Hi,
Currently, when I built Forge Web Trigger, it allows everyone to access the web trigger URL.
Please help if we can impose authentication to access the web trigger URL?
Thank you,
Bharadwaj Jannu
Unfortunately, you’ll need to implement your own authentication system in order to do this.
Wow, this fact and limitation should be mentioned in the documentation.
@danielwester did you actually implement something around this? We want to make a generated file available to logged-in users.
Forge looked secured to me so far, but with this, you can make some asApp() calls in the trigger function and then expose publicly all the product information
Are there any tips you could share on implementing an authentication system? I had a look at this, but it’s not quite the same problem.
Hi everyone. I’ve found a workable solution to require basic authentication, if you are happy to allow anyone in your organization to gain access (or anyone allowed by your tenant).
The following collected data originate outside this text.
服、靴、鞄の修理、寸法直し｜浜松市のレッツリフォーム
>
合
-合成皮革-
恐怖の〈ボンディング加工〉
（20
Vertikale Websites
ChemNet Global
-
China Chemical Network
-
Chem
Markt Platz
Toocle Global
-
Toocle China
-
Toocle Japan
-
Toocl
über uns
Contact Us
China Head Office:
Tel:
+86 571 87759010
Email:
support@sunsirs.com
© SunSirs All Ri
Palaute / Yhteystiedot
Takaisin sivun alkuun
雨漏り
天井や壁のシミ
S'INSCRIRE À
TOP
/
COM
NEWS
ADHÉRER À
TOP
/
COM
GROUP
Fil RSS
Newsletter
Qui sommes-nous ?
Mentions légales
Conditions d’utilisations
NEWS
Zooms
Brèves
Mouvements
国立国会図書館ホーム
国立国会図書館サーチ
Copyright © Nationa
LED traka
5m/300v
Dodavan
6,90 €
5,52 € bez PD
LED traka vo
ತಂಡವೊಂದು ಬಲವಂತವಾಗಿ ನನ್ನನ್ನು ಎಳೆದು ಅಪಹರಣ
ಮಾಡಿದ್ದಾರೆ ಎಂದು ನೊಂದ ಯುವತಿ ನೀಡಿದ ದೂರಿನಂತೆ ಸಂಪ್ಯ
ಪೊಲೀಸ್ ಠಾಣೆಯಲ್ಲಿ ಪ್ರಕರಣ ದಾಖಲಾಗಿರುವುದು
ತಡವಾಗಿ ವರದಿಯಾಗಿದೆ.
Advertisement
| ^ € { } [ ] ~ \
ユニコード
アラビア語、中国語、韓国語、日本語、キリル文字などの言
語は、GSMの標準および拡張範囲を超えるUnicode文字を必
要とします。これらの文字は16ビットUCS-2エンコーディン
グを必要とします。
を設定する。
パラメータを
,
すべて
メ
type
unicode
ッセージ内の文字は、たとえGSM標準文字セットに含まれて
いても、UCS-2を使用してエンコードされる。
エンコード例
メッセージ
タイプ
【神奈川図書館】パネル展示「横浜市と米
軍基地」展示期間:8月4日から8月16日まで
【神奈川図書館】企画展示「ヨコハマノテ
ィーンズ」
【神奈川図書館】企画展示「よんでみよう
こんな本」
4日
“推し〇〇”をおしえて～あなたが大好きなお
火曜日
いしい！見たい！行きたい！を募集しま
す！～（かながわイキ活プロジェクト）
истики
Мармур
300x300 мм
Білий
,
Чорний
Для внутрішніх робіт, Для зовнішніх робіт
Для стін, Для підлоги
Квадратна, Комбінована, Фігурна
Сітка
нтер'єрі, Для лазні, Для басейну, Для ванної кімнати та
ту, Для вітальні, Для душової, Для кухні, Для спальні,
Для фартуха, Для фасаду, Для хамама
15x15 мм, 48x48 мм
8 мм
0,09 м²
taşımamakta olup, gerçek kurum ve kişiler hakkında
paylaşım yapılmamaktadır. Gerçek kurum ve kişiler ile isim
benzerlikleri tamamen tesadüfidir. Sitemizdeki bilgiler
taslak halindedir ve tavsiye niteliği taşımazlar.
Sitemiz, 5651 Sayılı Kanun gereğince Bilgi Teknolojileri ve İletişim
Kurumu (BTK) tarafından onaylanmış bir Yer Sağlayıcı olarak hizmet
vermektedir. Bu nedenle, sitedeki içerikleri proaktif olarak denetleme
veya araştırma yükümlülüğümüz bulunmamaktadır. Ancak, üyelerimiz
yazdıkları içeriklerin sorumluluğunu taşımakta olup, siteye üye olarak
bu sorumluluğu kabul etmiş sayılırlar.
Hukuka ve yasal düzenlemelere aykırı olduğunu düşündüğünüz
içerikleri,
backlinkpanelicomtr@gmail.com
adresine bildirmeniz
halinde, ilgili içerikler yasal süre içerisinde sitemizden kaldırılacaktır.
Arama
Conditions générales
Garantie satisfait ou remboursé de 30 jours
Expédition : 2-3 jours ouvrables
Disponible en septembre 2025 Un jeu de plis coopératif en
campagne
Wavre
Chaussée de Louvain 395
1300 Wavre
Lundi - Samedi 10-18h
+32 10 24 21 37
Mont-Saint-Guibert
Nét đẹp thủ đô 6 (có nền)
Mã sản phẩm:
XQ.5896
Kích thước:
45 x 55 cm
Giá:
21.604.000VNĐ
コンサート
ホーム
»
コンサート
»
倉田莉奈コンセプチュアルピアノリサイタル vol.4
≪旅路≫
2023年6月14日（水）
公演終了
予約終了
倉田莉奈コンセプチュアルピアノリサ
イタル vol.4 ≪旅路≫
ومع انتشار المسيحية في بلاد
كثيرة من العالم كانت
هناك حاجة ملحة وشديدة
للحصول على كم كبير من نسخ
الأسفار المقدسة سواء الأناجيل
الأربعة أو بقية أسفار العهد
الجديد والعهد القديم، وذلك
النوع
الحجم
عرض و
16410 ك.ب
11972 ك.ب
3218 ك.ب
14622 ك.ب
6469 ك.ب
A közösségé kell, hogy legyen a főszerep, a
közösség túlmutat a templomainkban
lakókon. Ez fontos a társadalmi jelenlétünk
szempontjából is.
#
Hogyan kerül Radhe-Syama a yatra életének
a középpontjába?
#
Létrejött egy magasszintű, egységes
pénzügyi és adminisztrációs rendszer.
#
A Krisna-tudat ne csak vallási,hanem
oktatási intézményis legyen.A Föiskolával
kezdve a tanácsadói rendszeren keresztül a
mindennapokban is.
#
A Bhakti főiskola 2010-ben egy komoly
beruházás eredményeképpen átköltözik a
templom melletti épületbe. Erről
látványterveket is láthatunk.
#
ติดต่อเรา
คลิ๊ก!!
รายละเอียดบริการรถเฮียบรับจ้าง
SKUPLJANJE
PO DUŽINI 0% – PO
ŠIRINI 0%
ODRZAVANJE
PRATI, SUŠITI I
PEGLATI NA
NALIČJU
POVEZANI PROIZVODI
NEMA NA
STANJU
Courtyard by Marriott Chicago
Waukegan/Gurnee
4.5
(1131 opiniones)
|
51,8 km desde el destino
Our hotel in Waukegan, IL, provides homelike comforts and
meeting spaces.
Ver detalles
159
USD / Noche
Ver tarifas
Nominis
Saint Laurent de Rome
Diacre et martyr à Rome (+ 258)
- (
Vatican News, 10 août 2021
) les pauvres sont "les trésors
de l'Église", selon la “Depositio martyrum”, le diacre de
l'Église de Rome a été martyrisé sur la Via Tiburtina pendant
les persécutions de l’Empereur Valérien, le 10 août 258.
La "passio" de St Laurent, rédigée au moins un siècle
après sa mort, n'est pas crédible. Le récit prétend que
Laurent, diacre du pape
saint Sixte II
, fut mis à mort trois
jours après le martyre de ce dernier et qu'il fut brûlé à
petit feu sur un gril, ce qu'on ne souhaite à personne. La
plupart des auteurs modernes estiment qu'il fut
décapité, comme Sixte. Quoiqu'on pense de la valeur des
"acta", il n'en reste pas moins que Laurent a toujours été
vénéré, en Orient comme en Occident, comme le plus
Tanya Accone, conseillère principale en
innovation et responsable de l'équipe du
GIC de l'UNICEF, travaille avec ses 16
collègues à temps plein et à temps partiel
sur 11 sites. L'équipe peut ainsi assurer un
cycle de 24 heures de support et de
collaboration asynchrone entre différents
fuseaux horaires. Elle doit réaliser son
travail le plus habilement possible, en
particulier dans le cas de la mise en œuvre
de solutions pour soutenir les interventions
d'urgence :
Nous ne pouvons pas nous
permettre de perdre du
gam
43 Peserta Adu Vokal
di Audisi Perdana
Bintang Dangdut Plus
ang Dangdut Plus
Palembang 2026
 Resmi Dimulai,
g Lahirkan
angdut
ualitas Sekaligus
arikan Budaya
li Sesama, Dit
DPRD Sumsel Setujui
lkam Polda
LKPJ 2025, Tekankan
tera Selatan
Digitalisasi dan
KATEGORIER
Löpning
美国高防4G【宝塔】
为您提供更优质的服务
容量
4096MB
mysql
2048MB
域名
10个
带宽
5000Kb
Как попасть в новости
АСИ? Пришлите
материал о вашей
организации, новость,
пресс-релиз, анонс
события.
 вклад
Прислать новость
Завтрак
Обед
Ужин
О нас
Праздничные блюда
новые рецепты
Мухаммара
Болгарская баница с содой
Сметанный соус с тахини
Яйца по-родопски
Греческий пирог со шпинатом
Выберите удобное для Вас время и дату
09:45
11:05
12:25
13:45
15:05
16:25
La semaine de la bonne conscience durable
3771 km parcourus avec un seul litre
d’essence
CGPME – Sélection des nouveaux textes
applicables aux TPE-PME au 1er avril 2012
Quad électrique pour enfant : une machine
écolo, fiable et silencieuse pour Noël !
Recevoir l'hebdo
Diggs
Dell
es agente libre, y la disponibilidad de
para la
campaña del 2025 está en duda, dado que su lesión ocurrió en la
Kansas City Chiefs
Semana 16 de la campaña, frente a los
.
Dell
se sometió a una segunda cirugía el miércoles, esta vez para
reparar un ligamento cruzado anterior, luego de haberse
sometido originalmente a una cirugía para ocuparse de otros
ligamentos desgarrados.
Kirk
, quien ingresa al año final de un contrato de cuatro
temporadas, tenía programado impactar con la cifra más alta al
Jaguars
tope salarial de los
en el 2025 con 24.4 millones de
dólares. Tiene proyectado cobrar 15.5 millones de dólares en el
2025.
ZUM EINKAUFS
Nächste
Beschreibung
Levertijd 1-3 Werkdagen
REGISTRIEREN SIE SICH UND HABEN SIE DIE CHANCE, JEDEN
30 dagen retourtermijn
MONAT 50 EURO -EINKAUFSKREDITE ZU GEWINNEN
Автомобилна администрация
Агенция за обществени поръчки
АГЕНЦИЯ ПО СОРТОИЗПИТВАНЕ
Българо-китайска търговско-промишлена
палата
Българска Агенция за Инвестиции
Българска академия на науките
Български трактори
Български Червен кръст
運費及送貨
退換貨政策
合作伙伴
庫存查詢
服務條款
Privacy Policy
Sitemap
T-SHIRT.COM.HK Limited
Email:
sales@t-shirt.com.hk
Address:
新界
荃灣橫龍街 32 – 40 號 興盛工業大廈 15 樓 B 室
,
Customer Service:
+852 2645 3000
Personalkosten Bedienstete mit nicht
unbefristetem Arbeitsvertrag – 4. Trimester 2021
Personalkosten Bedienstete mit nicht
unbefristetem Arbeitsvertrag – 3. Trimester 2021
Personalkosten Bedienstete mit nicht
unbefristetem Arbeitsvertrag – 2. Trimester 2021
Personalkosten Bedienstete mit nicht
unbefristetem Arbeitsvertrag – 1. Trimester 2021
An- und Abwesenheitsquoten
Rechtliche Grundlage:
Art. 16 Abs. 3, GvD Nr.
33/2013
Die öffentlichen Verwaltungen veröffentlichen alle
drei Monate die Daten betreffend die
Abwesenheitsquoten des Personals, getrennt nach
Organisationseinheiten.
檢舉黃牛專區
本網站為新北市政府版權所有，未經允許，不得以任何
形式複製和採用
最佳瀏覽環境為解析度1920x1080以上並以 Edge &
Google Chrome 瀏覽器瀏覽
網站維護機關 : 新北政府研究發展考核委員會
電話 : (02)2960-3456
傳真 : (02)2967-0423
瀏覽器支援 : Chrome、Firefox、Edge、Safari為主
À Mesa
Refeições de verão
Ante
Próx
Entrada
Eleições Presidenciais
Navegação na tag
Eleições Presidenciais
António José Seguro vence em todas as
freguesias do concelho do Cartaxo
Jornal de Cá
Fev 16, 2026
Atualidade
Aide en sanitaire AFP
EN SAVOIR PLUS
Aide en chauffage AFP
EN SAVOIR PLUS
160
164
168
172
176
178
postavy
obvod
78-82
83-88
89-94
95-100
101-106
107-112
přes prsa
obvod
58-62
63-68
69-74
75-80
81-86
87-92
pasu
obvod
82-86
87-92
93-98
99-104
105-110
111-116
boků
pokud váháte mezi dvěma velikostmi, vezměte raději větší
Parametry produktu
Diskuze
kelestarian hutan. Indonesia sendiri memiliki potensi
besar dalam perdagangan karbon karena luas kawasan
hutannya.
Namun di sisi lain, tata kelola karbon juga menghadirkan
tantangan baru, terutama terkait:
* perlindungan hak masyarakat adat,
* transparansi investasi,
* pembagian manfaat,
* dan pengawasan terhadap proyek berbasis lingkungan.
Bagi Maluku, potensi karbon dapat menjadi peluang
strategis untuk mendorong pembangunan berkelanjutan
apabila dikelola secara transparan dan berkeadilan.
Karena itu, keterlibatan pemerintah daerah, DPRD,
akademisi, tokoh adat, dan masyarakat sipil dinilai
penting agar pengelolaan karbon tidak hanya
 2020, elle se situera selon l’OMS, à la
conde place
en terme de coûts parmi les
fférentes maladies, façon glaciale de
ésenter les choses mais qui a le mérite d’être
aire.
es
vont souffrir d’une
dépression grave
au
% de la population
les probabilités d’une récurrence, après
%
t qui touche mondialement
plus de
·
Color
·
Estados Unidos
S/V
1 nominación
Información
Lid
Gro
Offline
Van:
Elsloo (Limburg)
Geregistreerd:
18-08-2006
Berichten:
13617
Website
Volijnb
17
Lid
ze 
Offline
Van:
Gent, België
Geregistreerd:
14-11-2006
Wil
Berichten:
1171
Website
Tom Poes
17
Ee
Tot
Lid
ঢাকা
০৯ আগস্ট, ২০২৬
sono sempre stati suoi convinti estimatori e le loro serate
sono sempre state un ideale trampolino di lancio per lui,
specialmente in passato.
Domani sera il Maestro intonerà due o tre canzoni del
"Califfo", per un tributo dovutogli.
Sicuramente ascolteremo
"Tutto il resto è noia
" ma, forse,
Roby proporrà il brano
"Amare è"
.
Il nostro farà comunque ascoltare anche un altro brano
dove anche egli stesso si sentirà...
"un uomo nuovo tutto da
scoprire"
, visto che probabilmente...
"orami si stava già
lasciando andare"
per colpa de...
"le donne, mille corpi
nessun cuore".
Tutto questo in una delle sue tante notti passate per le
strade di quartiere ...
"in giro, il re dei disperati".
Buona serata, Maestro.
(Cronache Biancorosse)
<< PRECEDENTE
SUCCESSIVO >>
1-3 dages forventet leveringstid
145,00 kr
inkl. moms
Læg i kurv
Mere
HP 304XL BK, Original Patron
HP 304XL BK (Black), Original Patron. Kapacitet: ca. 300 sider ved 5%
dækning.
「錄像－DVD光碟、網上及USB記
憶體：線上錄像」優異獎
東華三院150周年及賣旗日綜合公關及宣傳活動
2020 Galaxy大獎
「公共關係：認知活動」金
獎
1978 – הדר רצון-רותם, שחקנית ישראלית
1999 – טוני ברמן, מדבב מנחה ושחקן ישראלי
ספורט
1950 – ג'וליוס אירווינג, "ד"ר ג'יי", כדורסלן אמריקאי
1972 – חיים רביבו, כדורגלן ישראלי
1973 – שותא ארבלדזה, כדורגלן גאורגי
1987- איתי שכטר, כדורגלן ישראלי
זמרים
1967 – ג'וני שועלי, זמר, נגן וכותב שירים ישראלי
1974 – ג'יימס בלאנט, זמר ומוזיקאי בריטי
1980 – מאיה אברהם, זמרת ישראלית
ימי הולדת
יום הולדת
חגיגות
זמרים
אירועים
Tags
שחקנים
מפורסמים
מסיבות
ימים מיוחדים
Inside your function, get the Authorization header off the request and reuse that in a requestJira or requestConfluence call, without asUser(). For example (with Jira):
const responseStructure = {
body: 'string',
headers: {
'Content-Type': ['application/json'],
'X-Request-Id': ['example'],
},
statusCode: 200,
statusText: 'OK',
}
const error = (code, message) => {
console.log(`Error: ${code} ${message}`);
return {...responseStructure, statusCode: code, statusText: `${code} ${message}`, body: message};
};
const success = body => {
return {...responseStructure, body: body};
};
const authenticate = () => {
const code = 401;
const text = 'Unauthorized';
return {...responseStructure, body: `${code} ${text}: Bad username/password combination`, statusCode: code,
statusText: text, headers: {
'WWW-Authenticate': ['Basic']
}};
}
export const myFunc = async (req) => {
let jsonString = '';
const {authorization} = req.headers;
const auth = authorization && authorization.length ? authorization[0] : authorization;
if (!auth)
return authenticate();
try {
const {ok, status, statusText} = await requestJira(route`/rest/api/3/myself`, {
headers: {
"Authorization": auth
}
});
if (!ok)
return status === 401 ? authenticate() : error(status, `${status} ${statusText}`);
} catch (e) {
return error(400, e.message);
}
// do your thing with asApp() and set jsonString
try {
data = doSomethingWithAsApp(); // whatever that is
jsonString = JSON.stringify(data, null, 2);
} catch (e) {
return error(400, e.message);
}
return success(jsonString);
};
Basic auth is not the greatest, but with https it’s at least workable. I hope this helps. I’ll keep investigating other techniques.
1 Like
@MattFlaherty Thanks for sharing this. Is it possible to access the IP of the requestor and only allow requests from a hardcoded set of IPs (on top of basic auth) ? Thanks
Look to see what fields come through on the req parameter. I have a feeling IP address is in there somewhere.
1 Like
ok thanks
Thank you for sharing this example—it’s been really helpful!
Since you posted this, have you come across any other methods to secure web triggers in Forge?
Any updates or insights you could share would be greatly appreciated!
I haven’t had a need to do it yet, and I’m hoping Atlassian will bridge this gap themselves. 3-legged OAuth is tricky.